== ACTIVITY ==
Transcribe, word for word, all of the entries below, and exclude any pictures from the copy.

== SUPPLIED ENTRIES ==
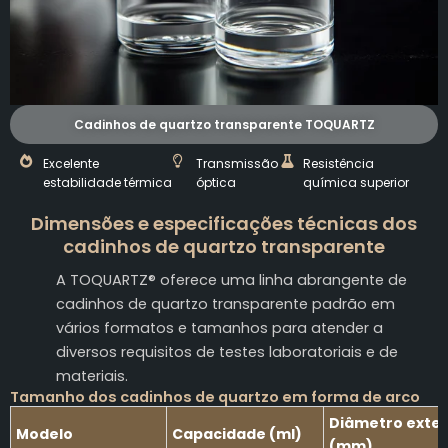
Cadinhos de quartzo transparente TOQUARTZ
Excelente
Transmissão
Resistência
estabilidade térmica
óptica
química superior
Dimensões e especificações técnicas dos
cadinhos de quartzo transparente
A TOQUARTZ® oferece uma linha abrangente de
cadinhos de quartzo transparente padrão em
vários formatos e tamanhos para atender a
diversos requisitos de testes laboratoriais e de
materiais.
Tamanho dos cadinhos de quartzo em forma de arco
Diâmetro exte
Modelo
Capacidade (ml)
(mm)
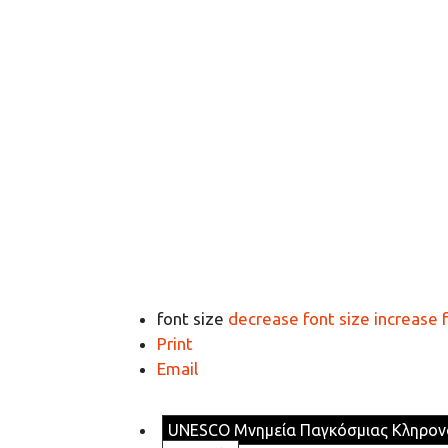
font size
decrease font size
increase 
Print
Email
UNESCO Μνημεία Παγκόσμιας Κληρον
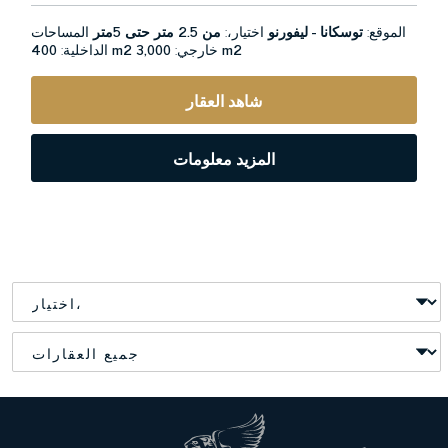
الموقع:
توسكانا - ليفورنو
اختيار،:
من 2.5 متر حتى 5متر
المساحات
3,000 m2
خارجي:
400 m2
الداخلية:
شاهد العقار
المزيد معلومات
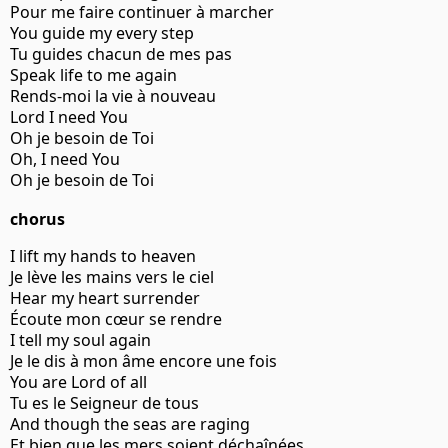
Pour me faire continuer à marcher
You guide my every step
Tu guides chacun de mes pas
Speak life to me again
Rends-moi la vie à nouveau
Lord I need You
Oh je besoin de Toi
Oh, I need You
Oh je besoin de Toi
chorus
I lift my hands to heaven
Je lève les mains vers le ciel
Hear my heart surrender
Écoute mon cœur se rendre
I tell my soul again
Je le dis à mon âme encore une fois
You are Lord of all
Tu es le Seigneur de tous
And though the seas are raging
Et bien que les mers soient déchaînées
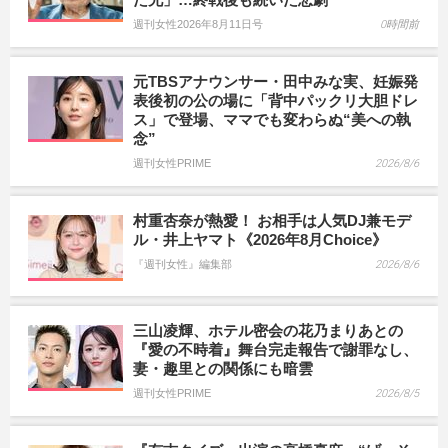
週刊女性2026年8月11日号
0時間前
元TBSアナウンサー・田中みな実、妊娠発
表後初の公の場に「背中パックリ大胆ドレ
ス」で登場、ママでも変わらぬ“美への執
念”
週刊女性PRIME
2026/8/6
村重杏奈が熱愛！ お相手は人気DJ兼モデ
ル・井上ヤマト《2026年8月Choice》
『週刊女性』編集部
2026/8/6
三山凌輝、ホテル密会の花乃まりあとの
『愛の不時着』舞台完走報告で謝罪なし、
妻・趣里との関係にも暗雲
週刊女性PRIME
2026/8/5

== COMPLETED EXERCISE ==
Cadinhos de quartzo transparente TOQUARTZ
Excelente
Transmissão
Resistência
estabilidade térmica
óptica
química superior
Dimensões e especificações técnicas dos
cadinhos de quartzo transparente
A TOQUARTZ® oferece uma linha abrangente de
cadinhos de quartzo transparente padrão em
vários formatos e tamanhos para atender a
diversos requisitos de testes laboratoriais e de
materiais.
Tamanho dos cadinhos de quartzo em forma de arco
Diâmetro exte
Modelo
Capacidade (ml)
(mm)
font size
decrease font size
increase 
Print
Email
UNESCO Μνημεία Παγκόσμιας Κληρον
الموقع:
توسكانا - ليفورنو
اختيار،:
من 2.5 متر حتى 5متر
المساحات
3,000 m2
خارجي:
400 m2
الداخلية:
شاهد العقار
المزيد معلومات
Pour me faire continuer à marcher
You guide my every step
Tu guides chacun de mes pas
Speak life to me again
Rends-moi la vie à nouveau
Lord I need You
Oh je besoin de Toi
Oh, I need You
Oh je besoin de Toi
chorus
I lift my hands to heaven
Je lève les mains vers le ciel
Hear my heart surrender
Écoute mon cœur se rendre
I tell my soul again
Je le dis à mon âme encore une fois
You are Lord of all
Tu es le Seigneur de tous
And though the seas are raging
Et bien que les mers soient déchaînées
週刊女性2026年8月11日号
0時間前
元TBSアナウンサー・田中みな実、妊娠発
表後初の公の場に「背中パックリ大胆ドレ
ス」で登場、ママでも変わらぬ“美への執
念”
週刊女性PRIME
2026/8/6
村重杏奈が熱愛！ お相手は人気DJ兼モデ
ル・井上ヤマト《2026年8月Choice》
『週刊女性』編集部
2026/8/6
三山凌輝、ホテル密会の花乃まりあとの
『愛の不時着』舞台完走報告で謝罪なし、
妻・趣里との関係にも暗雲
週刊女性PRIME
2026/8/5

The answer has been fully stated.